#### What you need to do:
Retype the records in full, and please keep the pictures out of the copy.

=== Section Start ===

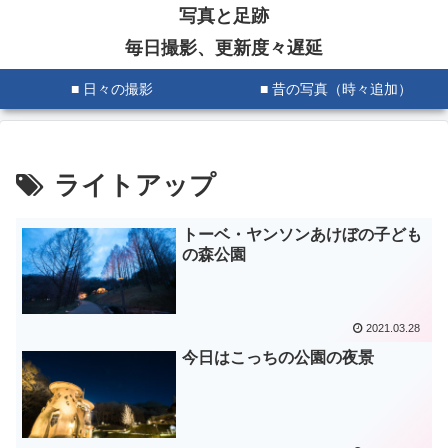
写真と足跡
毎日撮影、更新度々遅延
■ 日々の撮影
■ 昔の写真（時々追加）
ライトアップ
トーベ・ヤンソンあけぼの子ども
の森公園
2021.03.28
今日はこっちの公園の夜景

=== Section End ===

#### Response:
写真と足跡
毎日撮影、更新度々遅延
■ 日々の撮影
■ 昔の写真（時々追加）
ライトアップ
トーベ・ヤンソンあけぼの子ども
の森公園
2021.03.28
今日はこっちの公園の夜景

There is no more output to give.